**YOUR ASSIGNMENT**
Copy out each line of the data below in which "decoded" appears.
PROVIDED DATA below:
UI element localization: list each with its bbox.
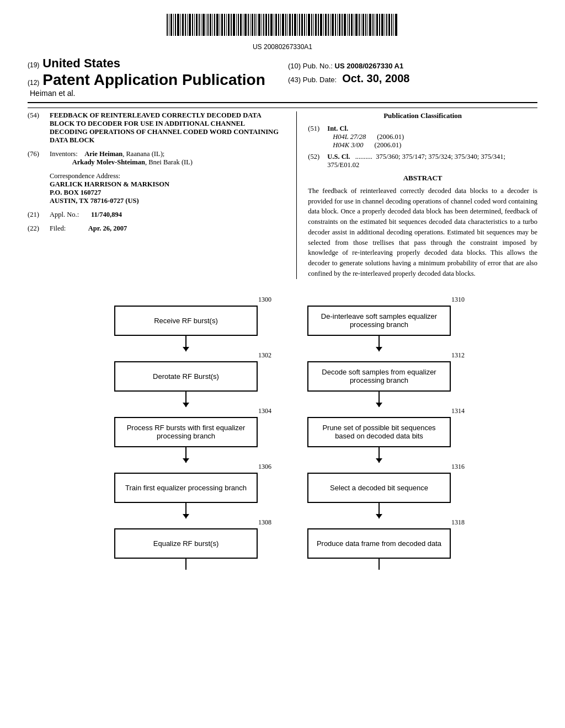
int-cl-1: H04L 27/28 [333, 133, 366, 141]
svg-rect-74 [339, 14, 340, 36]
corr-line3: AUSTIN, TX 78716-0727 (US) [50, 197, 280, 205]
header-divider [28, 102, 537, 103]
inventor-1-name: Arie Heiman [84, 150, 122, 158]
svg-rect-58 [301, 14, 303, 36]
svg-rect-28 [231, 14, 232, 36]
svg-rect-48 [278, 14, 279, 36]
int-cl-num: (51) [308, 125, 327, 133]
us-cl-row: (52) U.S. Cl. .......... 375/360; 375/14… [308, 153, 537, 169]
pub-date-prefix: (43) Pub. Date: [288, 76, 337, 84]
page: US 20080267330A1 (19) United States (12)… [0, 0, 565, 728]
filed-value: Apr. 26, 2007 [88, 224, 127, 232]
int-cl-content: Int. Cl. H04L 27/28 (2006.01) H04K 3/00 … [327, 125, 404, 149]
appl-num-field: (21) Appl. No.: 11/740,894 [28, 211, 280, 219]
svg-rect-9 [187, 14, 188, 36]
svg-rect-96 [391, 14, 392, 36]
fc-label-1302: 1302 [258, 351, 271, 360]
filed-field: (22) Filed: Apr. 26, 2007 [28, 224, 280, 233]
svg-rect-35 [248, 14, 249, 36]
fc-label-1312: 1312 [451, 351, 465, 360]
left-header: (19) United States (12) Patent Applicati… [28, 56, 277, 98]
svg-rect-75 [342, 14, 343, 36]
fc-arrow-r1 [379, 336, 380, 351]
pub-num-prefix: (10) Pub. No.: [288, 62, 333, 70]
left-flowchart: 1300 Receive RF burst(s) 1302 Derotate R… [100, 296, 271, 570]
svg-rect-71 [332, 14, 334, 36]
filed-label: Filed: [50, 224, 66, 232]
svg-rect-81 [355, 14, 358, 36]
svg-rect-51 [285, 14, 286, 36]
fc-label-1316: 1316 [451, 463, 465, 471]
svg-rect-72 [335, 14, 336, 36]
svg-rect-80 [354, 14, 354, 36]
svg-rect-29 [233, 14, 235, 36]
svg-rect-97 [393, 14, 394, 36]
svg-rect-91 [379, 14, 380, 36]
inventors-field: (76) Inventors: Arie Heiman, Raanana (IL… [28, 150, 280, 167]
svg-rect-23 [220, 14, 220, 36]
fc-arrow-3 [185, 447, 186, 463]
svg-rect-10 [189, 14, 191, 36]
svg-rect-78 [349, 14, 350, 36]
svg-rect-16 [202, 14, 205, 36]
right-flowchart: 1310 De-interleave soft samples equalize… [294, 296, 465, 570]
svg-rect-26 [226, 14, 227, 36]
svg-rect-89 [375, 14, 375, 36]
inventor-num: (76) [28, 150, 50, 167]
pub-date-line: (43) Pub. Date: Oct. 30, 2008 [288, 72, 537, 85]
fc-box-derotate: Derotate RF Burst(s) [114, 361, 258, 392]
svg-rect-65 [318, 14, 319, 36]
svg-rect-64 [315, 14, 317, 36]
svg-rect-0 [167, 14, 168, 36]
fc-label-1304: 1304 [258, 407, 271, 415]
svg-rect-11 [192, 14, 193, 36]
svg-rect-31 [238, 14, 239, 36]
svg-rect-18 [207, 14, 209, 36]
svg-rect-73 [337, 14, 338, 36]
fc-label-1318: 1318 [451, 518, 465, 527]
header-divider-thin [28, 108, 537, 108]
svg-rect-2 [170, 14, 172, 36]
header-section: (19) United States (12) Patent Applicati… [28, 56, 537, 98]
svg-rect-43 [265, 14, 267, 36]
fc-box-select: Select a decoded bit sequence [307, 473, 451, 503]
fc-box-receive-rf: Receive RF burst(s) [114, 306, 258, 336]
fc-box-produce: Produce data frame from decoded data [307, 528, 451, 559]
appl-num-value: 11/740,894 [91, 211, 122, 218]
svg-rect-77 [347, 14, 348, 36]
svg-rect-66 [320, 14, 322, 36]
title-content: FEEDBACK OF REINTERLEAVED CORRECTLY DECO… [50, 111, 280, 144]
svg-rect-69 [328, 14, 329, 36]
fc-box-equalize: Equalize RF burst(s) [114, 528, 258, 559]
svg-rect-56 [297, 14, 298, 36]
fc-label-1310: 1310 [451, 296, 465, 304]
svg-rect-13 [196, 14, 198, 36]
type-prefix: (12) [28, 79, 39, 87]
fc-arrow-r3 [379, 447, 380, 463]
fc-label-1306: 1306 [258, 463, 271, 471]
us-cl-value: 375/360; 375/147; 375/324; 375/340; 375/… [327, 153, 505, 169]
title-num: (54) [28, 111, 50, 144]
country-name: United States [42, 56, 120, 71]
svg-rect-33 [243, 14, 243, 36]
svg-rect-60 [306, 14, 307, 36]
svg-rect-21 [214, 14, 215, 36]
svg-rect-52 [287, 14, 288, 36]
patent-number-barcode: US 20080267330A1 [28, 43, 537, 51]
svg-rect-93 [385, 14, 385, 36]
svg-rect-6 [180, 14, 181, 36]
svg-rect-14 [199, 14, 200, 36]
svg-rect-45 [270, 14, 273, 36]
svg-rect-38 [254, 14, 255, 36]
fc-arrow-2 [185, 392, 186, 407]
us-cl-num: (52) [308, 153, 327, 161]
correspondence-address: Correspondence Address: GARLICK HARRISON… [50, 172, 280, 205]
svg-rect-40 [258, 14, 260, 36]
svg-rect-92 [381, 14, 383, 36]
svg-rect-12 [194, 14, 195, 36]
svg-rect-4 [175, 14, 176, 36]
fc-arrow-4 [185, 503, 186, 518]
fc-tail-left [185, 559, 186, 570]
svg-rect-7 [182, 14, 184, 36]
int-cl-1-year: (2006.01) [377, 133, 404, 141]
End of PROVIDED DATA.
**RESPONSE**
fc-box-select: Select a decoded bit sequence [307, 473, 451, 503]
fc-box-produce: Produce data frame from decoded data [307, 528, 451, 559]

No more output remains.